# Workshop 3: ML Pipeline with MLflow

## Objective

Build a complete ML pipeline for customer segmentation using Spark ML and track experiments with MLflow. Register the model in Unity Catalog for governance and versioning.

## Context and Requirements

- **Workshop:** Customer Segmentation for RetailMax
- **Notebook type:** Hands-on Exercise
- **Prerequisites:** `02_Workshop_Data_Cleaning_and_Features.ipynb` completed
- **Technical requirements:**
  - Databricks Runtime 14.x LTS or newer
  - Unity Catalog enabled
  - MLflow enabled (default in Databricks)
- **Execution time:** ~30 minutes

---

## Theoretical Background

**Why use Pipelines?**

| Benefit | Description |
|---------|-------------|
| **Data Leakage Prevention** | `fit()` on train, `transform()` on test - automatic |
| **Reproducibility** | Single artifact contains all preprocessing + model |
| **Simplicity** | Save/load entire workflow as one object |
| **Consistency** | Same transformations in training and production |

**Pipeline Components:**

```
Data -> [Imputer] -> [Assembler] -> [Scaler] -> [Model] -> Predictions
```

**Unity Catalog Models (recommended):**

| Feature | Description |
|---------|-------------|
| **Model Registry** | `catalog.schema.model_name` format |
| **Versioning** | Automatic version tracking (v1, v2, ...) |
| **Aliases** | `@champion`, `@challenger` for deployment |
| **Governance** | Unity Catalog permissions apply |

---

## Section 1: Load Feature Data

In [None]:
# Load customer features from previous workshop
df_features = spark.table("workshop_customer_features")
display(df_features)

## Section 2: Data Splitting

Split data into training (80%) and testing (20%) sets.
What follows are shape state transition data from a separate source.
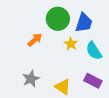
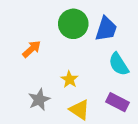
orange arrow: (35, 40) -> (32, 49), moved
yellow star: (71, 44) -> (69, 79), moved

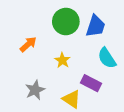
yellow star: (69, 79) -> (62, 60), moved
purple rectangle: (117, 102) -> (91, 83), moved

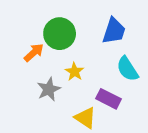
green circle: (66, 22) -> (60, 34), moved
gray star: (35, 90) -> (49, 89), moved

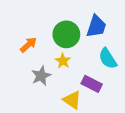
green circle: (60, 34) -> (66, 34), moved

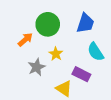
green circle: (66, 34) -> (48, 24), moved

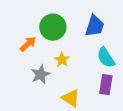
purple rectangle: (81, 74) -> (106, 85), moved, turned 72

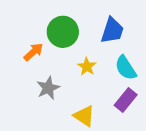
yellow star: (62, 60) -> (87, 67), moved
purple rectangle: (106, 85) -> (126, 100), turned 30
**Important:** For imbalanced datasets, use stratified sampling to preserve class distribution in both sets.

In [None]:
# Exercise 1: Split data into training (80%) and testing (20%) sets
# Set seed=42 for reproducibility

train_df, test_df = # TODO: Split data using randomSplit
# print(f"Train: {train_df.count()}, Test: {test_df.count()}")

In [None]:
# Exercise 1b (Challenge): Stratified Split
# Check class distribution before and after split
# Use sampleBy() for stratified sampling if classes are imbalanced

# Check distribution
print("Full dataset distribution:")
display(df_features.groupBy("customer_segment").count())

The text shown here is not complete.